Material supplied:
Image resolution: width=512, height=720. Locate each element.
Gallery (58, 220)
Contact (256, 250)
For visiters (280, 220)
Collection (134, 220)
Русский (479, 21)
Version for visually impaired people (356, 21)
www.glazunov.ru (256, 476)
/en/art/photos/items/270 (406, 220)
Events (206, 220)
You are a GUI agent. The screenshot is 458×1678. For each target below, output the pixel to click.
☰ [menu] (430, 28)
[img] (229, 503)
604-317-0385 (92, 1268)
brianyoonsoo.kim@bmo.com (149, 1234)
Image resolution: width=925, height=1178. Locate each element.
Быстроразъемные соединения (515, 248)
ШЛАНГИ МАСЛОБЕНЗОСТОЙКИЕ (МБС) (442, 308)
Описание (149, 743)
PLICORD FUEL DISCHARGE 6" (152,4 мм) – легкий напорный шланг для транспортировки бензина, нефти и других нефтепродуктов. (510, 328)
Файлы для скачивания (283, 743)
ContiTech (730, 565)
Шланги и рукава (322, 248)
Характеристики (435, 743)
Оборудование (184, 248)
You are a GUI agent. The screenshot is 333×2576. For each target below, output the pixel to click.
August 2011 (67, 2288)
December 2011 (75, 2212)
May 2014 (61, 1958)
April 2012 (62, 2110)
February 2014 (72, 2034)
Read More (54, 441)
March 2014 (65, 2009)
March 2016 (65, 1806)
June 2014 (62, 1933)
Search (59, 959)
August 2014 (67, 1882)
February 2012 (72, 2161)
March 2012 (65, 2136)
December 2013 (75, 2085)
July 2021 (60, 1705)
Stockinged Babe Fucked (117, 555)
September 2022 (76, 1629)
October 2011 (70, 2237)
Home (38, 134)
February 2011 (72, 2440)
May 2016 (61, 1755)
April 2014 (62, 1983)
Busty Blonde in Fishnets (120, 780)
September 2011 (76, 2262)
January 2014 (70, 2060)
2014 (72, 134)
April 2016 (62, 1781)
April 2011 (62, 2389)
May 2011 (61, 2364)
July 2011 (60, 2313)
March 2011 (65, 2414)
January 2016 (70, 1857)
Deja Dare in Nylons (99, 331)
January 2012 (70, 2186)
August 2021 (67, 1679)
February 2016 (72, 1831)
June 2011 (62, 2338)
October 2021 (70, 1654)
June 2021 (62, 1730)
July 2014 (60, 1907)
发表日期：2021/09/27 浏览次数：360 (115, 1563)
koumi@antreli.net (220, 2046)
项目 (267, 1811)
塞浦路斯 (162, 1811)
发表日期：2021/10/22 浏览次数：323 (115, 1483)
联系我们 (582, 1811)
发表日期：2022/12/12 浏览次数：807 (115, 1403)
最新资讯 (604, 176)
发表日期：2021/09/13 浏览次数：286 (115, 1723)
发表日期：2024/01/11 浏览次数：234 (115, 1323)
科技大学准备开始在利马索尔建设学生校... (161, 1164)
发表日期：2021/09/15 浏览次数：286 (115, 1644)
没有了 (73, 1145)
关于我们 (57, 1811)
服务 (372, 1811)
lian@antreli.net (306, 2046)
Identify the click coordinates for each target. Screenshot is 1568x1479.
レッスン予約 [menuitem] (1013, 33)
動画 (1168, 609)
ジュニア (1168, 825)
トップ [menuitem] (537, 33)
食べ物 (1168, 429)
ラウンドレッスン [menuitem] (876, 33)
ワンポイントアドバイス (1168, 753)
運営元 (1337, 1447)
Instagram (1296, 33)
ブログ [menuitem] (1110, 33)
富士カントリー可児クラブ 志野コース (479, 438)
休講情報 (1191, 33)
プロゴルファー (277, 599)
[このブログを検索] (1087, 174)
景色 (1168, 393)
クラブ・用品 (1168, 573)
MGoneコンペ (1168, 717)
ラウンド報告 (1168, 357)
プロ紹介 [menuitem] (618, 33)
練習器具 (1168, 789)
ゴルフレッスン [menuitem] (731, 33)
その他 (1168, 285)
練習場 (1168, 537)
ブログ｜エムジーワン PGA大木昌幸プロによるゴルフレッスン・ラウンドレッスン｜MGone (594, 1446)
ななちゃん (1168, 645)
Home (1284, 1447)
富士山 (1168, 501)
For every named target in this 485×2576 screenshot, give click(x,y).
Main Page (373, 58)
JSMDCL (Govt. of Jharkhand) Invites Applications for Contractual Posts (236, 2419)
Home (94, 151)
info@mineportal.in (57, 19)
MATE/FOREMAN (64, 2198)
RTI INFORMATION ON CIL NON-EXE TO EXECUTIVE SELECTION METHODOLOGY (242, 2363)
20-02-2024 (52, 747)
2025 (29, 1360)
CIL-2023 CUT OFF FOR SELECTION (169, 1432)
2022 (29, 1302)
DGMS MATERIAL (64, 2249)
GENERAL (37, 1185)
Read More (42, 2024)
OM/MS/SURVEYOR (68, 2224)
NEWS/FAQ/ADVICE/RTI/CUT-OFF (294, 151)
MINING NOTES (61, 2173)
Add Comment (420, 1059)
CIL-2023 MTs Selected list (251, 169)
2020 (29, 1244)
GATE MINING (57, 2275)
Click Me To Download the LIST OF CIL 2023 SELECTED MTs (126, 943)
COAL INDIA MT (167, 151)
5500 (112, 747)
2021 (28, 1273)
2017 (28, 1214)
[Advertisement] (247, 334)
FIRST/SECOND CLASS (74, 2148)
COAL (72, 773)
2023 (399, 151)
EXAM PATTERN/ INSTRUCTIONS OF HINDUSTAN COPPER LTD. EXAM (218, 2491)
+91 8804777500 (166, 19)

Exercise aim:
Please return the records above exactly as they are written.

Response to the task:
Image resolution: width=512, height=720. Locate each element.
Gallery (58, 220)
Contact (256, 250)
For visiters (280, 220)
Collection (134, 220)
Русский (479, 21)
Version for visually impaired people (356, 21)
www.glazunov.ru (256, 476)
/en/art/photos/items/270 (406, 220)
Events (206, 220)
You are a GUI agent. The screenshot is 458×1678. For each target below, output the pixel to click.
☰ [menu] (430, 28)
[img] (229, 503)
604-317-0385 (92, 1268)
brianyoonsoo.kim@bmo.com (149, 1234)
Image resolution: width=925, height=1178. Locate each element.
Быстроразъемные соединения (515, 248)
ШЛАНГИ МАСЛОБЕНЗОСТОЙКИЕ (МБС) (442, 308)
Описание (149, 743)
PLICORD FUEL DISCHARGE 6" (152,4 мм) – легкий напорный шланг для транспортировки бензина, нефти и других нефтепродуктов. (510, 328)
Файлы для скачивания (283, 743)
ContiTech (730, 565)
Шланги и рукава (322, 248)
Характеристики (435, 743)
Оборудование (184, 248)
You are a GUI agent. The screenshot is 333×2576. For each target below, output the pixel to click.
August 2011 (67, 2288)
December 2011 (75, 2212)
May 2014 (61, 1958)
April 2012 (62, 2110)
February 2014 (72, 2034)
Read More (54, 441)
March 2014 (65, 2009)
March 2016 (65, 1806)
June 2014 (62, 1933)
Search (59, 959)
August 2014 (67, 1882)
February 2012 (72, 2161)
March 2012 (65, 2136)
December 2013 (75, 2085)
July 2021 (60, 1705)
Stockinged Babe Fucked (117, 555)
September 2022 (76, 1629)
October 2011 (70, 2237)
Home (38, 134)
February 2011 (72, 2440)
May 2016 (61, 1755)
April 2014 (62, 1983)
Busty Blonde in Fishnets (120, 780)
September 2011 (76, 2262)
January 2014 (70, 2060)
2014 (72, 134)
April 2016 (62, 1781)
April 2011 (62, 2389)
May 2011 (61, 2364)
July 2011 (60, 2313)
March 2011 (65, 2414)
January 2016 (70, 1857)
Deja Dare in Nylons (99, 331)
January 2012 (70, 2186)
August 2021 (67, 1679)
February 2016 (72, 1831)
June 2011 (62, 2338)
October 2021 (70, 1654)
June 2021 (62, 1730)
July 2014 (60, 1907)
发表日期：2021/09/27 浏览次数：360 (115, 1563)
koumi@antreli.net (220, 2046)
项目 (267, 1811)
塞浦路斯 (162, 1811)
发表日期：2021/10/22 浏览次数：323 (115, 1483)
联系我们 (582, 1811)
发表日期：2022/12/12 浏览次数：807 (115, 1403)
最新资讯 (604, 176)
发表日期：2021/09/13 浏览次数：286 (115, 1723)
发表日期：2024/01/11 浏览次数：234 (115, 1323)
科技大学准备开始在利马索尔建设学生校... (161, 1164)
发表日期：2021/09/15 浏览次数：286 (115, 1644)
没有了 (73, 1145)
关于我们 (57, 1811)
服务 (372, 1811)
lian@antreli.net (306, 2046)
Identify the click coordinates for each target. Screenshot is 1568x1479.
レッスン予約 [menuitem] (1013, 33)
動画 (1168, 609)
ジュニア (1168, 825)
トップ [menuitem] (537, 33)
食べ物 (1168, 429)
ラウンドレッスン [menuitem] (876, 33)
ワンポイントアドバイス (1168, 753)
運営元 (1337, 1447)
Instagram (1296, 33)
ブログ [menuitem] (1110, 33)
富士カントリー可児クラブ 志野コース (479, 438)
休講情報 (1191, 33)
プロゴルファー (277, 599)
[このブログを検索] (1087, 174)
景色 (1168, 393)
クラブ・用品 (1168, 573)
MGoneコンペ (1168, 717)
ラウンド報告 (1168, 357)
プロ紹介 [menuitem] (618, 33)
練習器具 (1168, 789)
ゴルフレッスン [menuitem] (731, 33)
その他 (1168, 285)
練習場 (1168, 537)
ブログ｜エムジーワン PGA大木昌幸プロによるゴルフレッスン・ラウンドレッスン｜MGone (594, 1446)
ななちゃん (1168, 645)
Home (1284, 1447)
富士山 (1168, 501)
For every named target in this 485×2576 screenshot, give click(x,y).
Main Page (373, 58)
JSMDCL (Govt. of Jharkhand) Invites Applications for Contractual Posts (236, 2419)
Home (94, 151)
info@mineportal.in (57, 19)
MATE/FOREMAN (64, 2198)
RTI INFORMATION ON CIL NON-EXE TO EXECUTIVE SELECTION METHODOLOGY (242, 2363)
20-02-2024 (52, 747)
2025 (29, 1360)
CIL-2023 CUT OFF FOR SELECTION (169, 1432)
2022 (29, 1302)
DGMS MATERIAL (64, 2249)
GENERAL (37, 1185)
Read More (42, 2024)
OM/MS/SURVEYOR (68, 2224)
NEWS/FAQ/ADVICE/RTI/CUT-OFF (294, 151)
MINING NOTES (61, 2173)
Add Comment (420, 1059)
CIL-2023 MTs Selected list (251, 169)
2020 (29, 1244)
GATE MINING (57, 2275)
Click Me To Download the LIST OF CIL 2023 SELECTED MTs (126, 943)
COAL INDIA MT (167, 151)
5500 (112, 747)
2021 (28, 1273)
2017 (28, 1214)
[Advertisement] (247, 334)
FIRST/SECOND CLASS (74, 2148)
COAL (72, 773)
2023 (399, 151)
EXAM PATTERN/ INSTRUCTIONS OF HINDUSTAN COPPER LTD. EXAM (218, 2491)
+91 8804777500 (166, 19)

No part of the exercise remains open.